Il fatto provocò un certo scalpore, in Italia come all'estero. La scelta di Fo da parte dell'Accademia Svedese, fra gli altri, prese in contropiede i molti rappresentanti della cultura italiana che, da anni, patrocinavano la candidatura di Mario Luzi. Dopo il Nobel, la produzione di Fo ha continuato a seguire le due strade parallele della commedia farsesca (Il diavolo con le zinne, 1997) e del monologo costruito sul modello archetipico di Mistero buffo (da Lu santo jullare Francesco del 1999 allo spettacolo-lezione Il tempio degli uomini liberi del 2004).

Contemporaneamente Fo ha portato in scena, insieme con Giorgio Albertazzi, una serie di spettacoli-lezioni sulla storia del teatro in Italia, trasmessi anche in televisione, su Raidue.
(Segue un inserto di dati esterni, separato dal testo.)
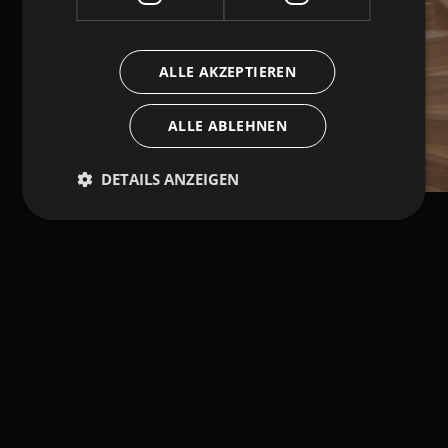
ALLE AKZEPTIEREN
ALLE ABLEHNEN
DETAILS ANZEIGEN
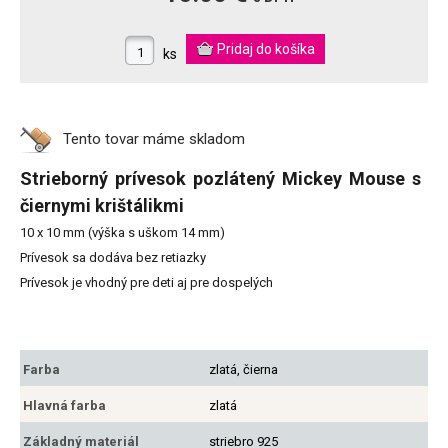
ks
Tento tovar máme
skladom
Strieborný prívesok pozlátený Mickey Mouse s
čiernymi krištálikmi
10 x 10 mm (výška s uškom 14 mm)
Prívesok sa dodáva bez retiazky
Prívesok je vhodný pre deti aj pre dospelých
Farba
zlatá, čierna
Hlavná farba
zlatá
Základný materiál
striebro 925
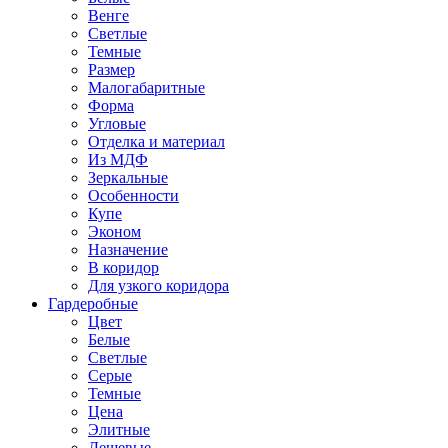
Венге
Светлые
Темные
Размер
Малогабаритные
Форма
Угловые
Отделка и материал
Из МДФ
Зеркальные
Особенности
Купе
Эконом
Назначение
В коридор
Для узкого коридора
Гардеробные
Цвет
Белые
Светлые
Серые
Темные
Цена
Элитные
Дешевые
Nel 2005, tra le tante e prestigiose cariche, gli era stata attribuita la laurea honoris causa alla Sorbona di Parigi, mentre l'anno successivo la stessa onorificenza gli era stata assegnata dalla Sapienza di Roma. L'avvento del secondo governo Berlusconi lo aveva nuovamente sospinto verso una produzione d'impegno civile e politico, concretata nell'allestimento di opere satiriche come Berlusconi, da Ubu rois, Ubu bas a L'Anomalo Bicefalo (scritta insieme alla moglie): in quest'ultima commedia, incentrata sulle vicende giudiziarie, politiche, economiche di Berlusconi, Fo impersona il premier che, persa la memoria in seguito ad un incidente, riesce a riacquistarla confessando la verità sulle proprie vicende. Il 16 novembre 2007 Fo presentò a Milano il film di Giulietto Chiesa Zero – Inchiesta sull'11 settembre, su presunti retroscena degli attentati dell'11 settembre 2001, sposandone le tesi, e al film partecipò in prima persona come personaggio e voce narrante. Nel 2013 il grande dolore della sua vita: muore la moglie Franca Rame, la donna che gli era stata accanto nel bene e nel male, la compagna di tante lotte e di tante avventure che in un impeto di gelosia per le sue tante scappatelle, arrivò a lasciarlo in diretta tv, una domenica pomeriggio, ospite del salotto di Raffaella Carrà, salvo poi perdonarlo un'ennesima volta, come ogni volta, come sempre.

Senza Franca Dario Fo ha continuato la sua frenetica attività artistica, ha recitato fin quando ha potuto, ha scritto, ha diretto, è intervenuto nelle battaglie politiche e sociali. La grinta era la stessa, l'entusiasmo no. Di llei parlava sempre, diceva di sentirsela vicina, e anche un rosa sbocciata all'improvviso in giardino gli sembrava un suo regalo.